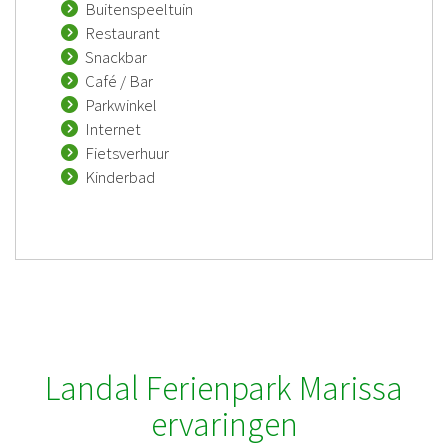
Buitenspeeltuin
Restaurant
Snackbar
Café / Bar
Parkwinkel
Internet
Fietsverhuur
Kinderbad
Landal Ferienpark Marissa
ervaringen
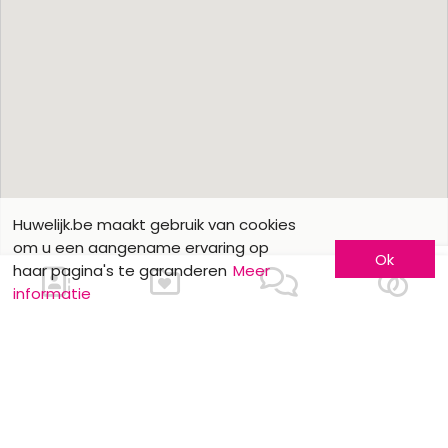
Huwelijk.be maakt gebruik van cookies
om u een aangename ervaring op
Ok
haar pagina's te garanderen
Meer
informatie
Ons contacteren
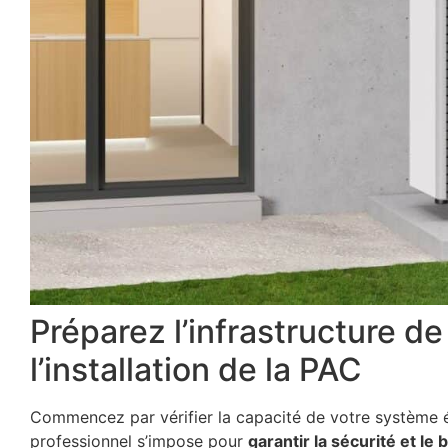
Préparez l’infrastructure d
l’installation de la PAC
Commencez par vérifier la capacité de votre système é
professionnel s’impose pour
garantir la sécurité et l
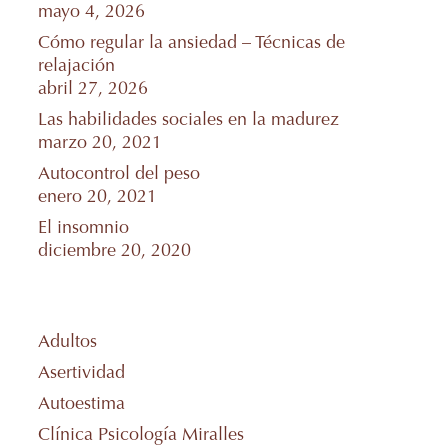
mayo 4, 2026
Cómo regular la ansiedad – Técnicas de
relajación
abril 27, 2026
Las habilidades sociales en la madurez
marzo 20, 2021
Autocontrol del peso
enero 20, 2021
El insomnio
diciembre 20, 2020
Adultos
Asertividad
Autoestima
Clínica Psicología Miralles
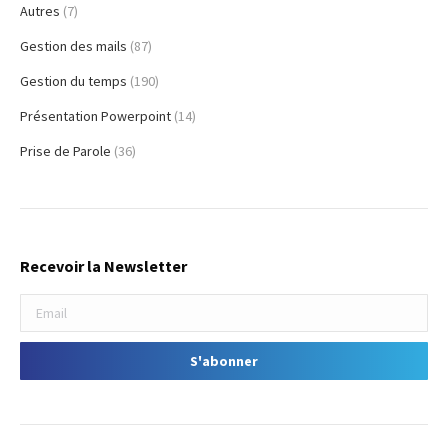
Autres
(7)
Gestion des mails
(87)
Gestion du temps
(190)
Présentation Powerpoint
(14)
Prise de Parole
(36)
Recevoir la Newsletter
• • • • • • •
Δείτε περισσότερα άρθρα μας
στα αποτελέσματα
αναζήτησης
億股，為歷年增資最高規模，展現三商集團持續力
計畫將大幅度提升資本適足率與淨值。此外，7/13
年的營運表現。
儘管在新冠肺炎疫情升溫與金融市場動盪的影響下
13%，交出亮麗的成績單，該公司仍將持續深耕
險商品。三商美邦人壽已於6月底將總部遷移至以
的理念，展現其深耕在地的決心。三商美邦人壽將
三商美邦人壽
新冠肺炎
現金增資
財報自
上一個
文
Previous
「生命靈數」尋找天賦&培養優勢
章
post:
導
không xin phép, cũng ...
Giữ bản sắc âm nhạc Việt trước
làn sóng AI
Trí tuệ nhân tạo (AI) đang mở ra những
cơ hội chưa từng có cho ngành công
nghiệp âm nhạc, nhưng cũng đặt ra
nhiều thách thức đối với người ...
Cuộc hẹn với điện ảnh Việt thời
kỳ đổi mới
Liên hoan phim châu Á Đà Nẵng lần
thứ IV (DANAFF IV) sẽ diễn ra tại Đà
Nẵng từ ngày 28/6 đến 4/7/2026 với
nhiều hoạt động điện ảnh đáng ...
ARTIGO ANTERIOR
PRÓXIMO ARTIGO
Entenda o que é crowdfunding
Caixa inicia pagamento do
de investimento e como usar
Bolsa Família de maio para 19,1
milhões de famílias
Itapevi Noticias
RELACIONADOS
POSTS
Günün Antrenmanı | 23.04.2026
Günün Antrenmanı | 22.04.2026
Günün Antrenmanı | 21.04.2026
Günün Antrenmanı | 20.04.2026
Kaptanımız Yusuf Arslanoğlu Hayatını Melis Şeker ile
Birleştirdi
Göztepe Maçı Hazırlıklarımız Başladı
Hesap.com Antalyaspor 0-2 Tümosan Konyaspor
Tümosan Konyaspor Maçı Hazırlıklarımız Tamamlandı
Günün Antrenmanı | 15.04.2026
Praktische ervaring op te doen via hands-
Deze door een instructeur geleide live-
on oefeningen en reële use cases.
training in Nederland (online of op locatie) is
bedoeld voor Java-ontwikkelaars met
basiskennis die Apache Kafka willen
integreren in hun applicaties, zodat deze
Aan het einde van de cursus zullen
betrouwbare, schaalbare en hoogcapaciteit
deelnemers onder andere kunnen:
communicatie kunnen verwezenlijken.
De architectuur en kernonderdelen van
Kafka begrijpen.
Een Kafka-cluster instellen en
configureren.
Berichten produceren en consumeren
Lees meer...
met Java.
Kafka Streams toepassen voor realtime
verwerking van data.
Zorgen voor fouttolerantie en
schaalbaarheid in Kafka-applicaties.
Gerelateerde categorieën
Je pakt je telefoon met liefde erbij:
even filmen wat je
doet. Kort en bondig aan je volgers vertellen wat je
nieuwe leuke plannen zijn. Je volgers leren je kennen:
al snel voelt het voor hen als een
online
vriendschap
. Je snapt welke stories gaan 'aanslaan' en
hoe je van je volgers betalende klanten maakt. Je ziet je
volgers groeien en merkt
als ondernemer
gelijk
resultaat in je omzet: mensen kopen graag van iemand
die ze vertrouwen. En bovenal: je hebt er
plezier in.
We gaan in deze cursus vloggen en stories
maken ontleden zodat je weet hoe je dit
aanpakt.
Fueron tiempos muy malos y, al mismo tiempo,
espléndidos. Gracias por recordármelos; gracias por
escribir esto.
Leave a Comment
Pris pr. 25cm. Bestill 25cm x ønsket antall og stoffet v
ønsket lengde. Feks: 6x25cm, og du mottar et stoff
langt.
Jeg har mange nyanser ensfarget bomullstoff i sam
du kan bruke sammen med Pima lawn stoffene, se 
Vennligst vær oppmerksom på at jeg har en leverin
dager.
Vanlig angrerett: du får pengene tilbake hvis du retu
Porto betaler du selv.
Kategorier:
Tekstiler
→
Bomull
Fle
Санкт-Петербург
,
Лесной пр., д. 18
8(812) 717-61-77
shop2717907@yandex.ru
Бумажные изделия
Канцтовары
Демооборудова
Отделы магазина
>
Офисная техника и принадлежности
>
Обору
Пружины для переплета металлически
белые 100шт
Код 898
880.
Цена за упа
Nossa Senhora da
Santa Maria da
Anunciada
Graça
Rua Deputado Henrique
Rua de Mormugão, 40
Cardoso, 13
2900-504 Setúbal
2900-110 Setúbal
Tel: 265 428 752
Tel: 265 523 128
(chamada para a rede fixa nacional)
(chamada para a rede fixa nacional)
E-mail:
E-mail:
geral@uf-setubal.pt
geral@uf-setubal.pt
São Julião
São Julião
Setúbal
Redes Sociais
• • • • • • •
◆ Directions
Filter the entries above down to the lines that contain "Maçı".

◆ Answer space
Göztepe Maçı Hazırlıklarımız Başladı
Tümosan Konyaspor Maçı Hazırlıklarımız Tamamlandı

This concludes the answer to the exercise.